At Last, Melvin Edwards’s Steel Abstractions Come to City Hall Park

Melvin Edwards, “Song of the Broken Chains” (2020), stainless steel, 3 sections (approximate): Section 1: 48h x 144w inches; section 2: 96h x 48w inches; section 3: 48h x 96w inches; overall dimensions (approximate): 96h x 216w x 144d inches (image courtesy Alexander Gray Associates, New York; Stephen Friedman Gallery, London; © Melvin Edwards/Artists Rights Society (ARS), New York)

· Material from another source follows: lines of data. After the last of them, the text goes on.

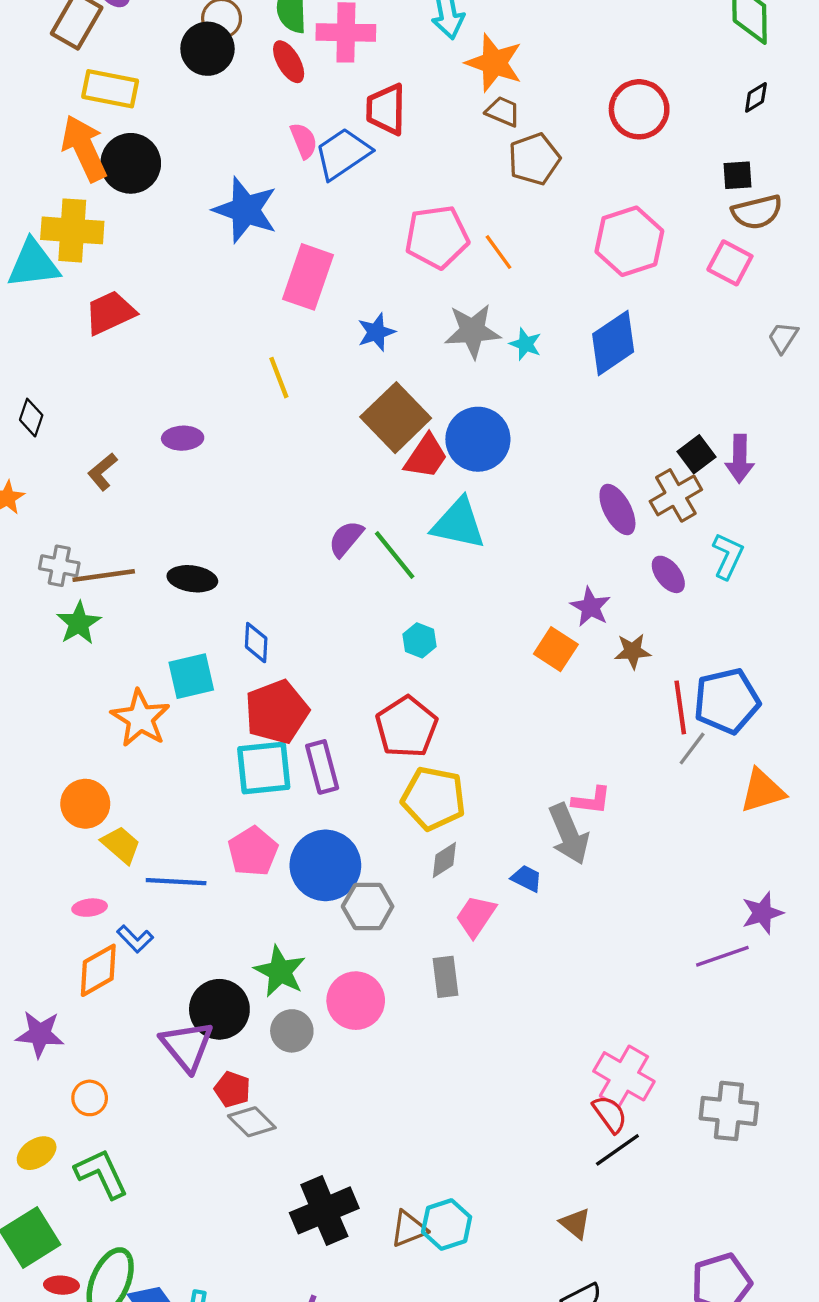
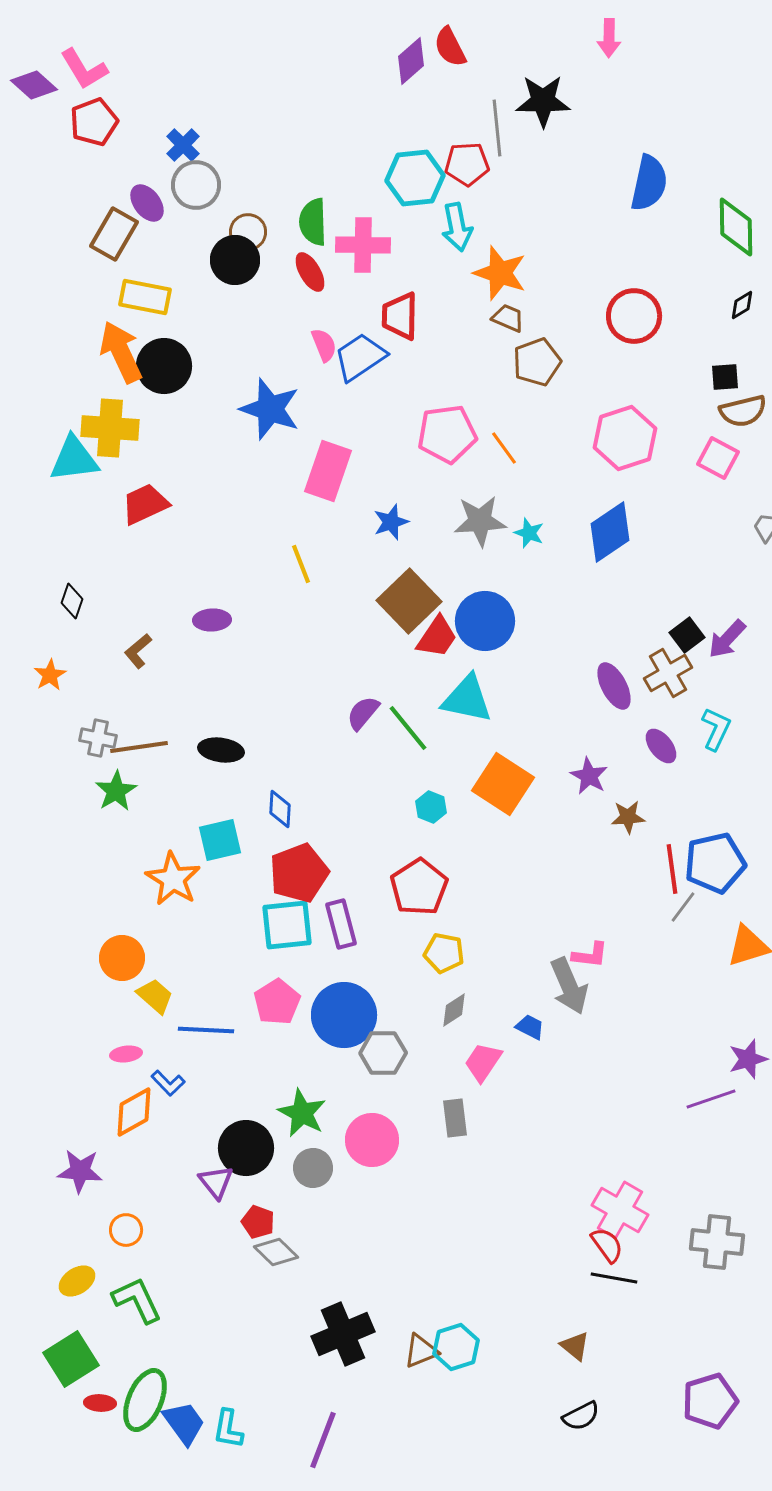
purple arrow: (740, 459) -> (727, 639), turned 42
orange square: (556, 649) -> (503, 784), moved, size x1.5
yellow pentagon: (434, 798) -> (444, 953), size x0.7
purple triangle: (187, 1046) -> (216, 1182), size x0.7
black line: (617, 1150) -> (614, 1278), turned 45

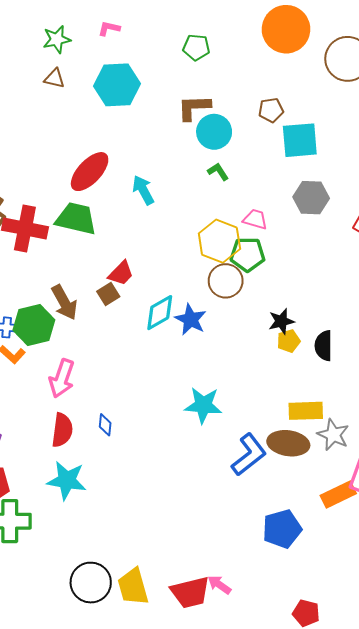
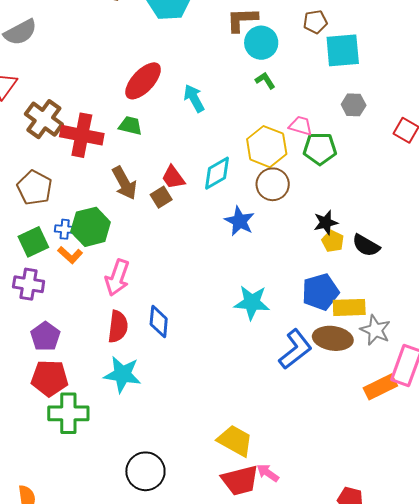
gray hexagon: (311, 198) -> (354, 105), size x0.7
green trapezoid: (76, 219) -> (130, 126), size x0.6
green pentagon: (247, 254) -> (320, 149), moved
red trapezoid: (121, 273) -> (173, 177), turned 100
brown arrow: (64, 302) -> (124, 183), moved
cyan diamond: (160, 313) -> (217, 173), moved
yellow pentagon: (289, 341) -> (333, 241), turned -30
black semicircle: (324, 346) -> (366, 245), turned -60
blue diamond: (105, 425) -> (159, 321), size x1.5
blue pentagon: (282, 529) -> (320, 292), moved
yellow trapezoid: (133, 587) -> (235, 441), moved, turned 135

Starting May 4, Melvin Edwards: Brighter Days, a landmark survey of the artist’s work from 1970 to 2020, will fill the lawns and walkways of New York’s City Hall Park. Organized by Public Art Fund, the show will introduce the public to rarely exhibited large-scale sculptures made by Edwards, who is best known for his Lynch Fragments, a smaller-scale series of welded, abstract sculptures that reflect histories of racial terror.

Amid the rebellions of the ‘60s and ‘70s, Edwards pioneered a sculptural language that blended politics and abstraction. Now, during another moment of uprising, his works will be installed in the Financial District park — a space haunted by its history as the burial ground of thousands of enslaved and free Africans.